Job seekers stand in line to meet with prospective employers at a career fair in New York City, Oct. 24, 2012. REUTERS/Mike Segar

The number of American jobless remains dire.

The latest figures, released Friday, show employment increased by 175,000 in May — but the jobless rate nudged up from 7.5 percent to 7.6 percent. A typical response was the Financial Times, which slipped apparently unwitting ideological commentary into its otherwise bland report, saying the new jobs figure was “a number that will encourage the Fed to start slowing its $85 billion-a-month asset purchases.”

For some, every new indicator is a prompt to bring on more austerity.

A more appropriate response to these new figures is to say that 4.4 million long-term jobless, the 7.9 million with part-time work but looking for a full-time job, the 2.2 million who have taken themselves off the jobless rolls because they cannot find work, and 780,000 who have abandoned looking for work because they believe there is no job for them, is 15.3 million jobless too many.

At the height of the Great Depression in the early 1930s, 11.4 million Americans were out of work and the human misery that figure represented was universally thought intolerably high.

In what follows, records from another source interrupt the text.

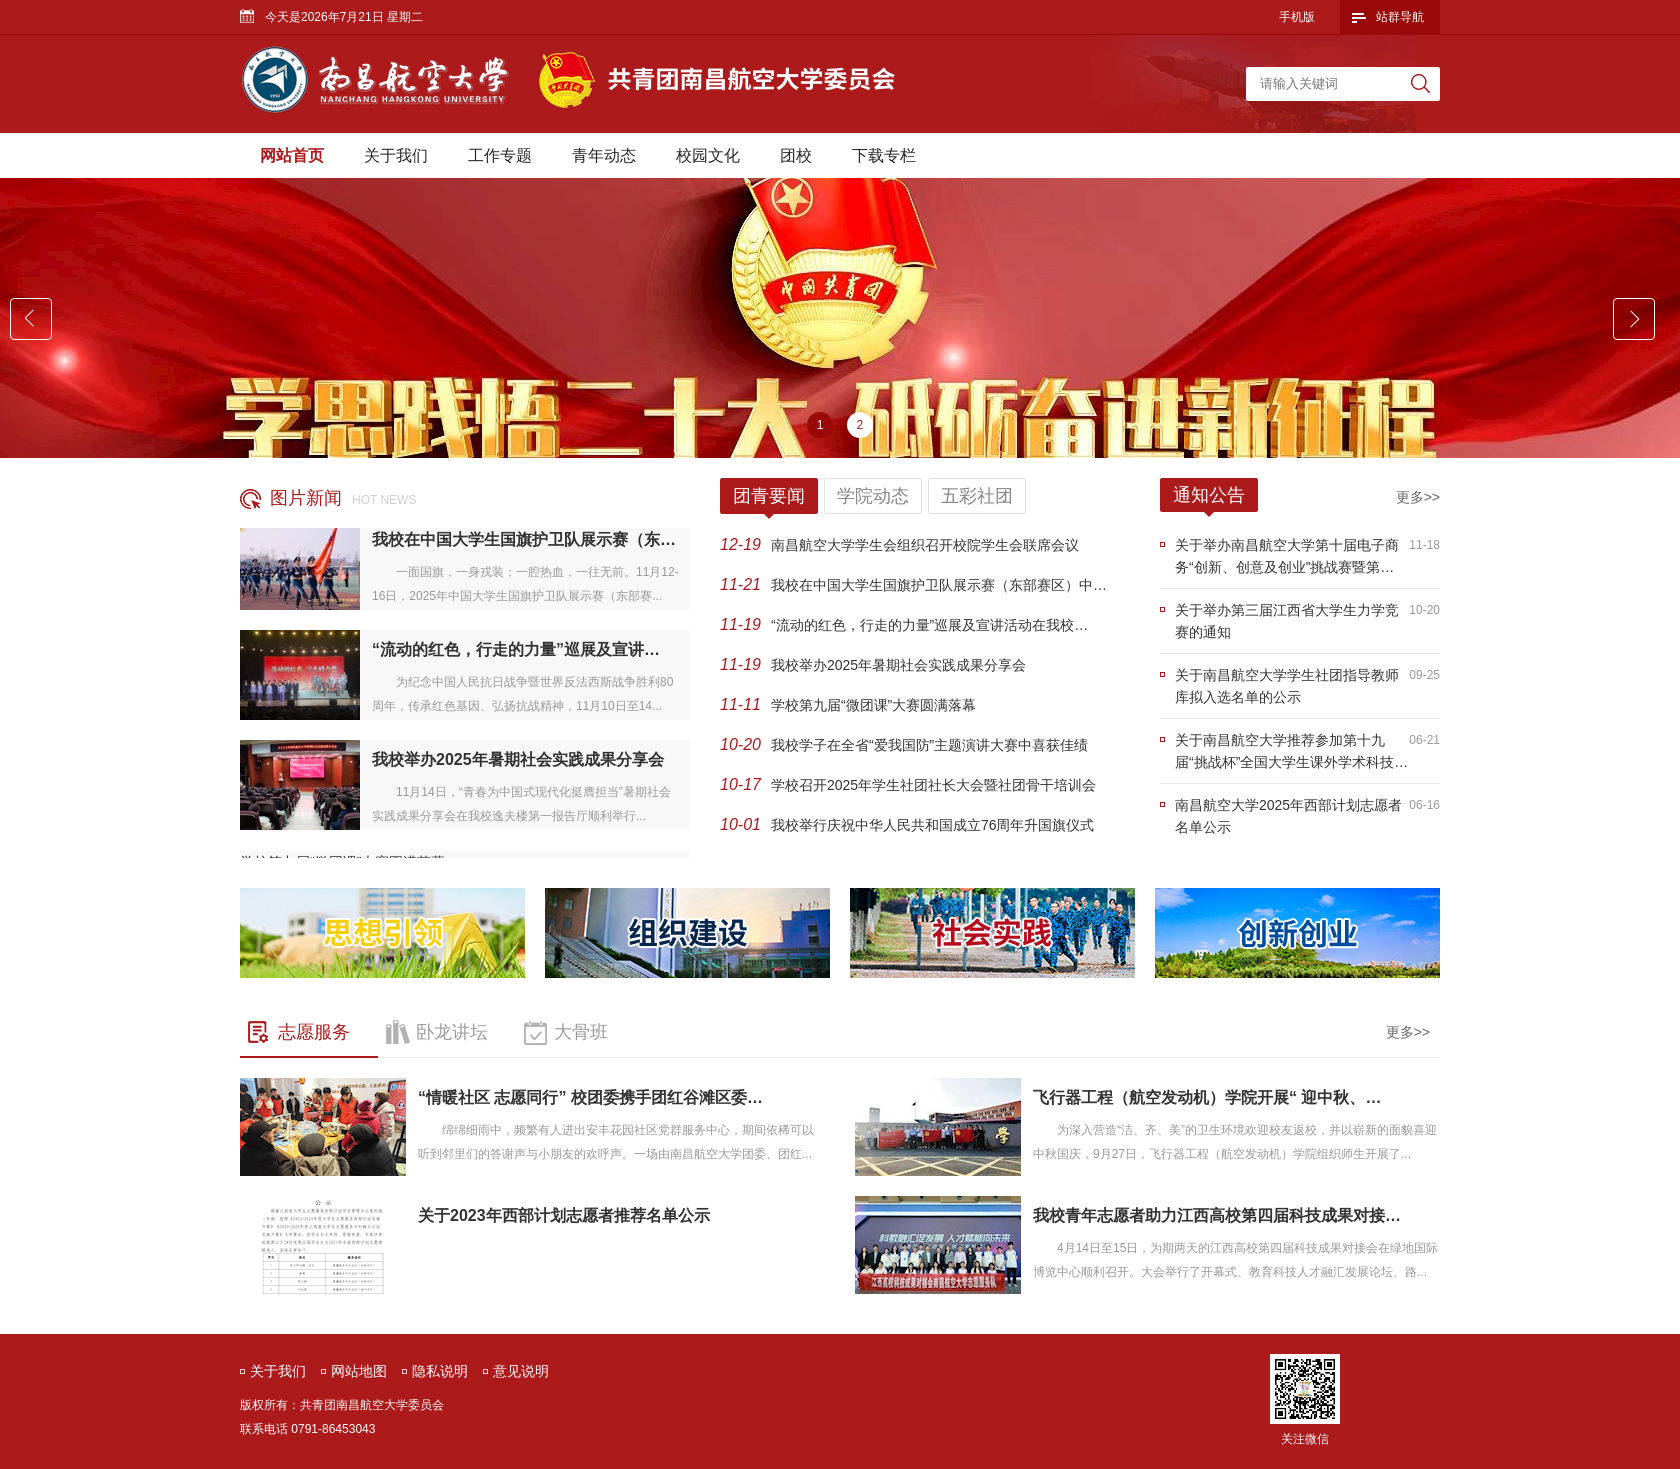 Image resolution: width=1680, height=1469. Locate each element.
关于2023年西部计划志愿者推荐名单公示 (564, 1215)
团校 (796, 155)
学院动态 (873, 496)
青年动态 (604, 155)
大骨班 (581, 1032)
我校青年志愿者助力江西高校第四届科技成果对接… (1217, 1215)
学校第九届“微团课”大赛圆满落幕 (873, 705)
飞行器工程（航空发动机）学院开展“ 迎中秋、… (1207, 1097)
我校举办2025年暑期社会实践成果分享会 (518, 761)
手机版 (1297, 17)
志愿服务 (314, 1032)
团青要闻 (769, 496)
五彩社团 (977, 496)
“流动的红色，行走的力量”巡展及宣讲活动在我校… (929, 625)
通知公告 (1209, 495)
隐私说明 (440, 1371)
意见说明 (521, 1371)
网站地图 (359, 1371)
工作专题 (500, 155)
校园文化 (708, 155)
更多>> (1418, 497)
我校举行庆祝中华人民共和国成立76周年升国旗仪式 (933, 825)
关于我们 (396, 155)
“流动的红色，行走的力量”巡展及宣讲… (516, 651)
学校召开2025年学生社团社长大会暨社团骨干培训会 (933, 785)
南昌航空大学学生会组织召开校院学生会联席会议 (925, 545)
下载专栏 (884, 155)
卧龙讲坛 (452, 1032)
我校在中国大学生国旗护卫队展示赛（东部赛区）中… (939, 585)
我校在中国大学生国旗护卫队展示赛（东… (524, 541)
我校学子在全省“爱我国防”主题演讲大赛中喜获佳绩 (929, 745)
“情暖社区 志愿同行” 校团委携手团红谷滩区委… (590, 1097)
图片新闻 (306, 498)
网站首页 (292, 155) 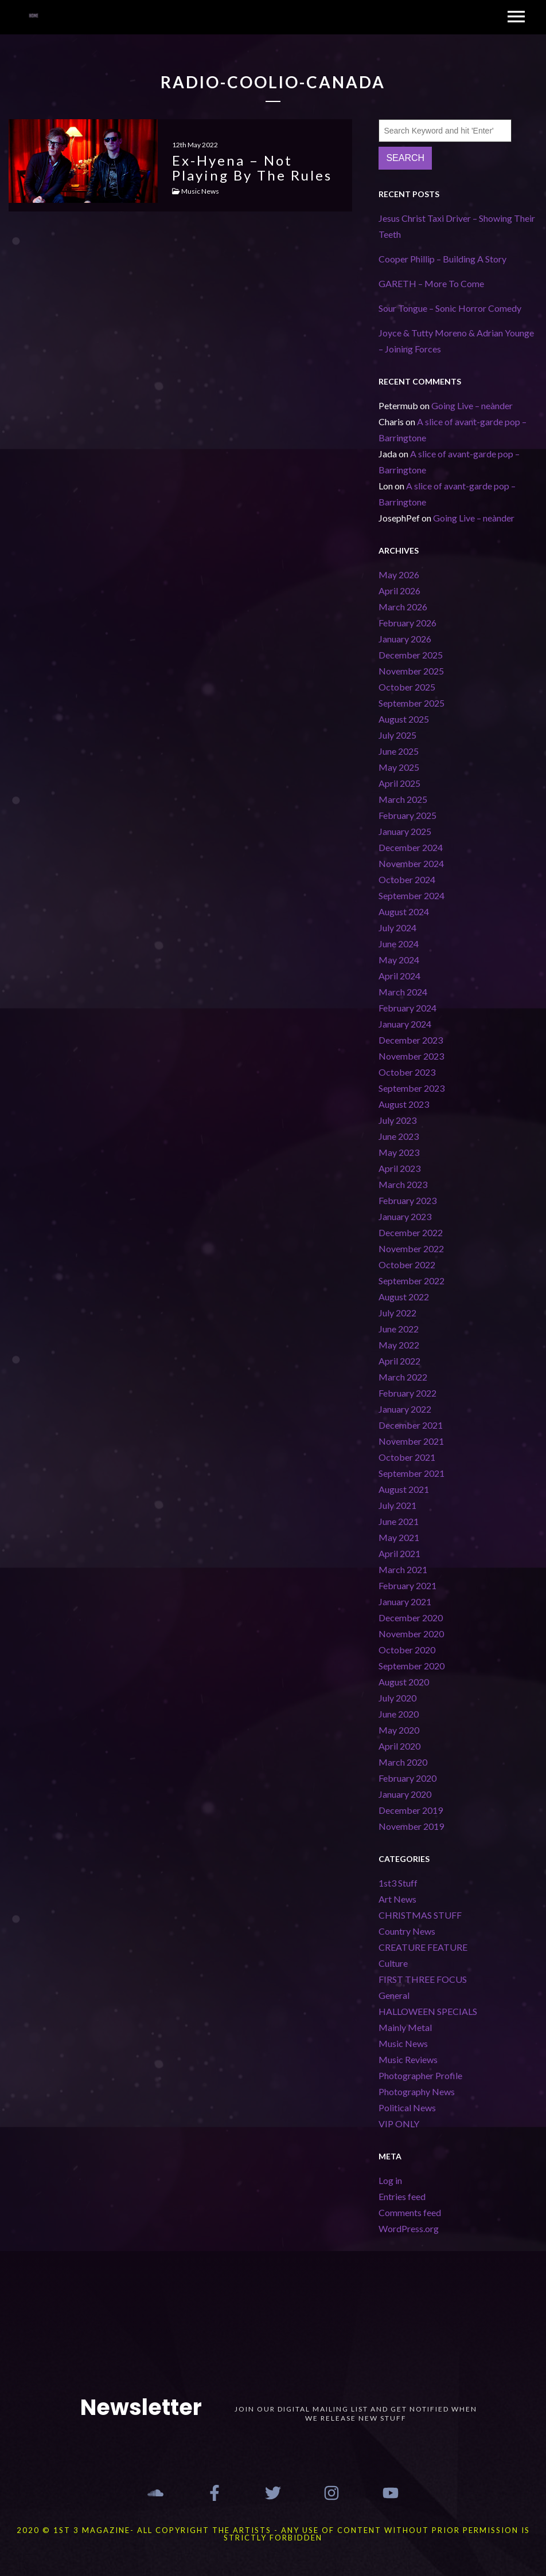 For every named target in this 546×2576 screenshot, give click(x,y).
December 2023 (411, 1039)
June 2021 (399, 1521)
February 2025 (407, 815)
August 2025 (404, 718)
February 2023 (407, 1200)
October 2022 (407, 1264)
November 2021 (411, 1441)
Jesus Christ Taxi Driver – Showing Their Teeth (457, 226)
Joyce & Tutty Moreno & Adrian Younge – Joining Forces (456, 340)
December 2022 (411, 1232)
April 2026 (399, 590)
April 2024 (399, 975)
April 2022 (399, 1360)
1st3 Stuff (398, 1882)
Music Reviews (408, 2059)
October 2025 (407, 686)
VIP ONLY (399, 2123)
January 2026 (405, 638)
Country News (407, 1931)
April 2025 (399, 783)
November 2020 (411, 1633)
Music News (403, 2043)
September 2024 (411, 895)
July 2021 (397, 1505)
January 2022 (405, 1408)
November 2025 (411, 670)
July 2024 (397, 927)
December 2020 (411, 1617)
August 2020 (404, 1681)
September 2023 (411, 1088)
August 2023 (404, 1104)
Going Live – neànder (472, 405)
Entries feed (402, 2196)
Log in (390, 2180)
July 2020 (397, 1697)
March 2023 (403, 1184)
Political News (407, 2107)
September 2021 (411, 1473)
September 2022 (411, 1280)
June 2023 (399, 1136)
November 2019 (411, 1826)
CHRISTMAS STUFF (420, 1915)
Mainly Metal (405, 2027)
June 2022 (399, 1328)
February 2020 (407, 1778)
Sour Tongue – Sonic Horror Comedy (450, 308)
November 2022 (411, 1248)
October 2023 (407, 1072)
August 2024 (404, 911)
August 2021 (404, 1489)
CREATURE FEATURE (423, 1947)
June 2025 (399, 751)
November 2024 (411, 863)
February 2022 (407, 1392)
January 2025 (405, 831)
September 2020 (411, 1665)
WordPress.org (409, 2228)
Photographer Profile (420, 2075)
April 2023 (399, 1168)
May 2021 (399, 1537)
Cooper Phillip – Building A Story (442, 258)
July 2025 (397, 735)
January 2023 (405, 1216)
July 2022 (397, 1312)
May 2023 (399, 1152)
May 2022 (399, 1344)
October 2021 (407, 1457)
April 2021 (399, 1553)
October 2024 (407, 879)
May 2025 (399, 767)
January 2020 (405, 1794)
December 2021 (411, 1425)
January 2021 (405, 1601)
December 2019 (411, 1810)
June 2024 (399, 943)
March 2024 (403, 991)
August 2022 (404, 1296)
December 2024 (411, 847)
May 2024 (399, 959)
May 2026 (399, 574)
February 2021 (407, 1585)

In today’s Great Recession, at least as many Americans are now unemployed as during the slump at its deepest in 1933, when the jobless rate was 25 percent of the population — yet that miserable statistic no longer moves anyone to do anything about it.

For those who take solace in the belief that jobs are slowly but surely returning, there has been little improvement in overall employment in the last three years. The “payroll to population” rate, which records the true percentage of those working for more than 30 hours per week for an employer, remains steady at a stubborn 44 percent.